Here's how Oatly emerged as a force to be reckoned with and is now poised to carve out a major chunk of the lucrative alternative-milk market.
Tapping into a $16 billion industry
About a year ago, Oatly began distributing its oat milk in the United States. To properly enter a new market, the company had to be smart. Though dairy alternatives are so hot right now, the American market is crowded. There's almond milk, soy milk, coconut milk, cashew milk, and the utterly disgusting hemp milk. The global market for dairy alternative drinks is expected to reach $16.3 billion in 2018, according to Innova Market Insights.
Oatly had plenty working in its favor. Almond milk -- the plant milk preferred by many who don't drink dairy -- was having a rough go. It takes just over a gallon of water to produce a single almond, Mother Jones reported. Most almonds are produced in California, which was suffering from an intense years-long drought.

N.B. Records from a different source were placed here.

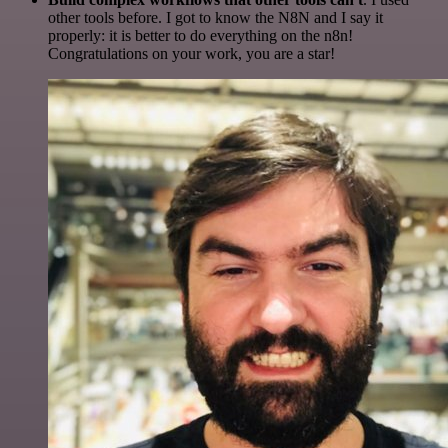
other tools before. I got to know the N8N and I say it
properly: it is better to do everything on the n8n!
Congratulations on your work, you are a star!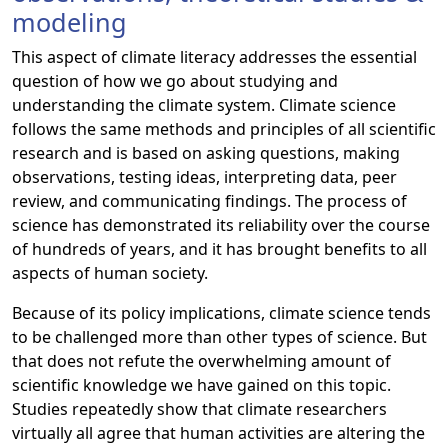
modeling
This aspect of climate literacy addresses the essential
question of how we go about studying and
understanding the climate system. Climate science
follows the same methods and principles of all scientific
research and is based on asking questions, making
observations, testing ideas, interpreting data, peer
review, and communicating findings. The process of
science has demonstrated its reliability over the course
of hundreds of years, and it has brought benefits to all
aspects of human society.
Because of its policy implications, climate science tends
to be challenged more than other types of science. But
that does not refute the overwhelming amount of
scientific knowledge we have gained on this topic.
Studies repeatedly show that climate researchers
virtually all agree that human activities are altering the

But that didn't mean Oatly could waltz right in and kick all the other alternative milks out. Though Swedes and Europeans have been drinking oat milk since the '90s, it's less known in the U.S.

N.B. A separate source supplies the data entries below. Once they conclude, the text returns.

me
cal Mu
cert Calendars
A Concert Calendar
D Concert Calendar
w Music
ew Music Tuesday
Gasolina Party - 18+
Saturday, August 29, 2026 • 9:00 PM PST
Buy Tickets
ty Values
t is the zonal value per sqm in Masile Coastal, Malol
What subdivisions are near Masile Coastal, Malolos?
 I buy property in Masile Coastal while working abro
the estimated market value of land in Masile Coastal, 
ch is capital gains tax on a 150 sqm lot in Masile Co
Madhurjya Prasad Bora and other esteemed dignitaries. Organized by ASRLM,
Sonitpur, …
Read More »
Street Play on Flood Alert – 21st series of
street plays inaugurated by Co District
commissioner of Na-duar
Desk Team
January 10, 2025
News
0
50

A grocery store chain like Whole Foods might seem like a natural fit, but it's ridiculously hard to get shelf space there. It can take years to get into Whole Foods, and there's only so much space.
Oatly needed a different approach. It needed allies. Those whose opinions were trusted by consumers. To infiltrate the United States, the company needed influencers to get behind its product and brand. Oatly knew just the people: baristas.

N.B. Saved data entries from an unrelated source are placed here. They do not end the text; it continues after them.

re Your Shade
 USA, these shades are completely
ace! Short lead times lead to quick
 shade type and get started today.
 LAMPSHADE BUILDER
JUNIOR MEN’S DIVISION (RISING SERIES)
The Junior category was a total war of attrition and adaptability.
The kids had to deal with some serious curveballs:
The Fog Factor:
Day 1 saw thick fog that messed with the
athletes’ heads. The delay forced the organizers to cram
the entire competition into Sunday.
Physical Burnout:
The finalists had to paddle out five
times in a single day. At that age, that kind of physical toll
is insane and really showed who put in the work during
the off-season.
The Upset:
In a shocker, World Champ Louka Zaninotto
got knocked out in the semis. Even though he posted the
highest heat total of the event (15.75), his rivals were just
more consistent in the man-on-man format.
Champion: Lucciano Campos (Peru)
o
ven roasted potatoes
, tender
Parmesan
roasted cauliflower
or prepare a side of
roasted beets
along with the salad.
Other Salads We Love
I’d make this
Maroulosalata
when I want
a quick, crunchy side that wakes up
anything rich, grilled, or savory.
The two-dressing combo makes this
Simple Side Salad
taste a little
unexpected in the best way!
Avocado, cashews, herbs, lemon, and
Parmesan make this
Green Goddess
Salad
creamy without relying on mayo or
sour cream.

Putting other plant milks to shame
Baristas were the perfect target to help launch Oatly in the U.S. market. Baristas tend not to like working with plant milks. "They are either too thin, too bitter, or contain a long list of artificial thickeners and preservatives: xanthan gum, potassium sorbate, sodium benzoate," explains Food & Wine.
But Oatly works pretty well in coffee drinks. Unlike other alternative milks, it foams nicely. It doesn't curdle with heat. And it doesn't have those gross-sounding artificial ingredients.
So Oatly sent samples of its whole-milk alternative to baristas across America. It caught on somewhat like wildfire. The first company to place an order was Intelligentsia Coffee, Food & Wine reports.
"It's the first time my baristas have gotten behind an alternative milk in an intense way," Intelligentsia president and CEO James McLaughlin told the magazine. "We started stocking the liter cartons on our shelves because customers were like, 'I want to take this home.'" McLaughlin says Oatly quickly outpaced almond and soy milk in customer orders.
Other New York coffee shops followed suit. At first, just a dozen specialty coffee shops carried it. Suddenly, more than 200 did, coffee publication Sprudge reports. It quickly caught on in Los Angeles and Chicago -- other cities where coffee snobbery abounds.
Now, Oatly is available for purchase in the U.S. through the company's website -- that is, if it's not sold out. Or you can use the handy Oatfinder to see if it's available in a coffee shop or store near you. That's how I was able to snag a $4.39 quart of Barista Edition Oatmilk to add to my home-brewed coffee.
In Sweden, Oatly offers a whole suite of oat-based food and beverage products, including oatgurt, ice cream, oat spread, and oat fraiche. No word yet when these will hit the U.S. market, but oat fans can only hope.